3. Decide on how to respond
When you know exactly what the other person has offered you, don’t say no and don’t say yes. Calculate the value of what they want, and decide what value you want in exchange for giving them what they want. Basically, trade value for value. And keep trading until you hit Marbles. Once you spot Marbles coming onto the table, it is time to close the deal.
What exact words must you use to respond to a proposal? ‘If you do this for me, then I will give you what you want.’
Whether you are making or receiving a proposal, be sure to keep your emotions in check. Emotion makes us irrational, and irrational behaviour destroys deals.
If you feel you are going to lose your cool, or find yourself getting excited or upset during the dealmaking encounter, take a break. Give yourself time to think or to get input from someone not emotionally invested in the transaction. Emotion in a deal is like a ‘tell’ in poker – it wins or loses you the hand.

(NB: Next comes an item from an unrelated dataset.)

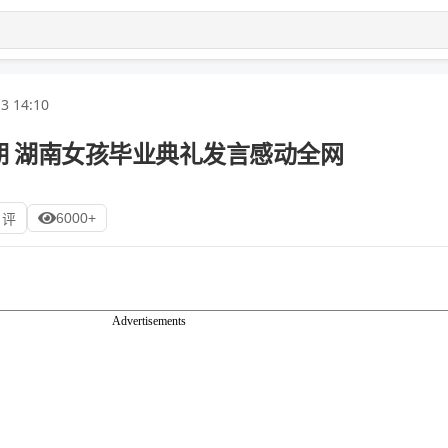
3 14:10
期 湖南女孩毕业典礼发言感动全网
6000+
 评
Advertisements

6. THE POWER OF GIVING INFORMATION
In Chapter 3, under the heading ‘Information is the key’, we figured out that information is power only once it is converted into knowledge. Do the same rules apply when you are giving information? When you are face to face, how will the information you disclose benefit or prejudice your position?
It doesn’t matter whether you are giving or getting information, the judicial use of information gives you power. Don’t assume, though, that misinformation – lying or fibbing or embellishing or exaggerating – gives power. You will usually do yourself more harm than good if you talk baloney.
Four points for using information in the face-to-face encounter.
1. Don’t invent ‘facts’
If you fabricate anything (maybe the salary you are earning) and the other person discovers the truth, your credibility and negotiating power go to hell in a hand basket. Being caught out in a lie also makes the other party mistrust everything else you have said or will say.
People lie because they think it gives them an advantage of some sort. They may get away with it occasionally, or gain a short-term benefit, but in the long term ‘the truth will out’. What does it say about you if you are a liar? What do you see when you look in the mirror? Someone worthy of respect and trust? Absolutely not.
It does not matter if you are lying to yourself or to someone else, nobody respects a liar and nobody wants to do business with one.
2. Use information to ‘set expectations’
The intelligent use of information is a carefully calculated source of power. When you set expectations, you get the other person thinking in the way you want them to think. You can pass information to them directly, or drop little clues.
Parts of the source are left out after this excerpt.